My friend Eirenne and I have finally commenced our weekly (weather dependent) walking trips in Wellington. As this was our first official walk, we opted for an easy one. Hence, our first choice to explore the well recommended Trelissick Park in Ngaio.
Trelissick Park is very accessible from the city by public transportation. However, buses can be quite unreliable sometimes. When we arrived at the bus stop in Courtenay Place just after 12 noon, the bus 43 was arriving in 15 minutes. Then all of a sudden, the bus disappeared on the screen and there were no other buses queued up after that, so we decided to "uber" it. It only took us roughly 15minutes to Trelissick Crescent, one of the six entrances to the park.
This walk was an easy one for me as the terrain was flat, although quite hilly in some areas. But really, nothing that made me short of breath or anything. I just had to be careful with the tree roots and some pine needles as they were quite slippery.

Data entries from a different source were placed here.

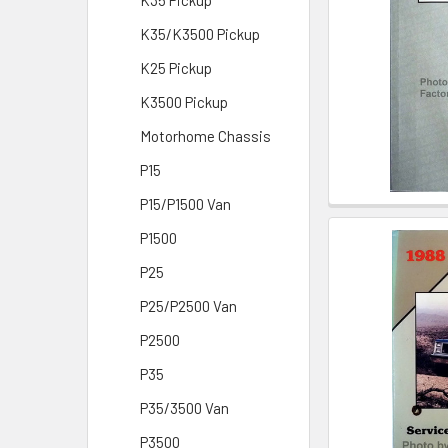
K35 Pickup
K35/K3500 Pickup
K25 Pickup
K3500 Pickup
Motorhome Chassis
P15
P15/P1500 Van
P1500
P25
P25/P2500 Van
P2500
P35
P35/3500 Van
P3500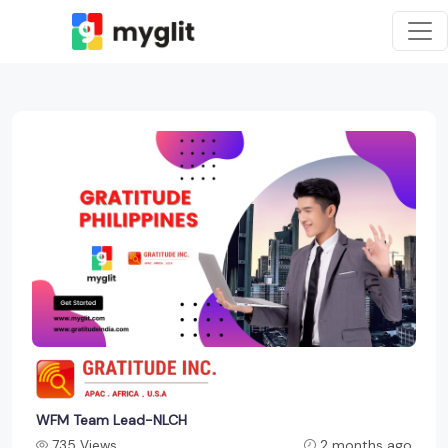
WFM Team Lead-NLCH
735 Views
2 months ago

I particularly enjoyed the track that followed the Kaiwharawhara stream. In some areas, the stream ran through some big rocks and woods creating mini-waterfalls. The water was very clear, it was so tempting to step into it. I'm not actually sure if people are even allowed to get into the water, but dogs are.

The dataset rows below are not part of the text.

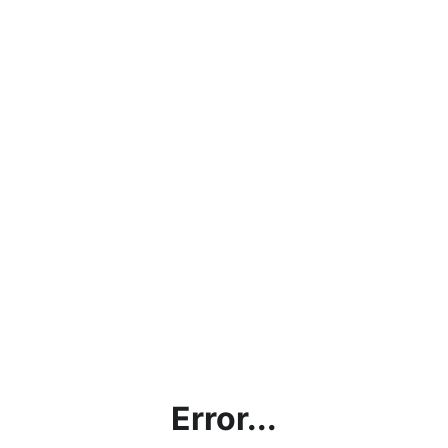
Error...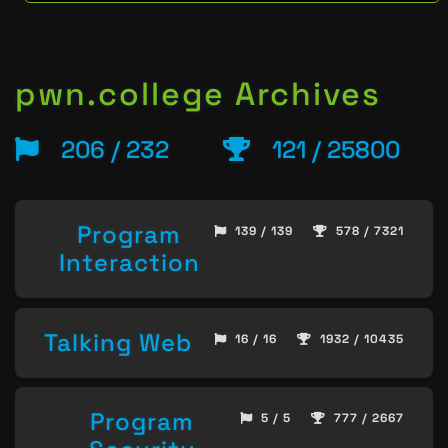
pwn.college Archives
206 / 232
121 / 25800
Program
139 / 139
578 / 7321
Interaction
Talking Web
16 / 16
1932 / 10435
Program
5 / 5
777 / 2667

Speaking of dogs, Trelissick park is a dog exercise area and therefore, we saw a number of beautiful dogs unleashed and enjoying the park as much as their human counterparts.

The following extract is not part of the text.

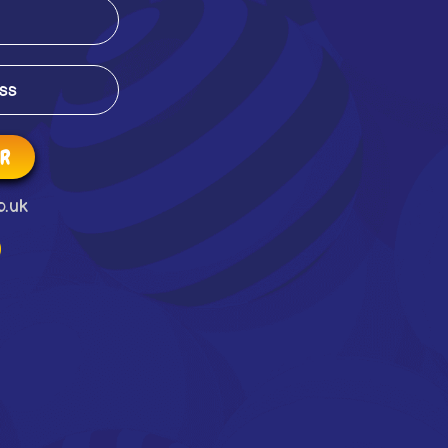
ER
o.uk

I am a fan of small bridges and in Trelissick Park I saw a couple of really cute ones.
There was an area in the park with some rock formation and when I looked closer I saw some images that looked like faces. This is one thing that I love in Wellington, there is art work everywhere even in the middle of the forest. You just have to know how to find them.
Towards the end of our loop we found the historic powder magazine building. History says that this is where they used to store ammunition in the late 1800s.
The walk is about 3km long and on average takes two hours according to Wellington City Council. In our case, it took twice as long because of course, we had to exercise our photographic skills and we also stopped for a quick snack.
Overall, the loop was good but there were some dead end areas like the way to the fish ladder so we had to go back up a steep-ish hill to continue our walk.
We took the Ngaio Gorge Road exit where we took the bus back to the city.
It was a very pleasant walk and I am very lucky to have found a friend who doesn't only share most of my passions, but also inspires me in a lot of ways.
This is only the beginning of our many walks. But saying that, we only have a few weeks left and the weather has been so inconsiderate lately. So, we'll see how many more can we tick off from our list.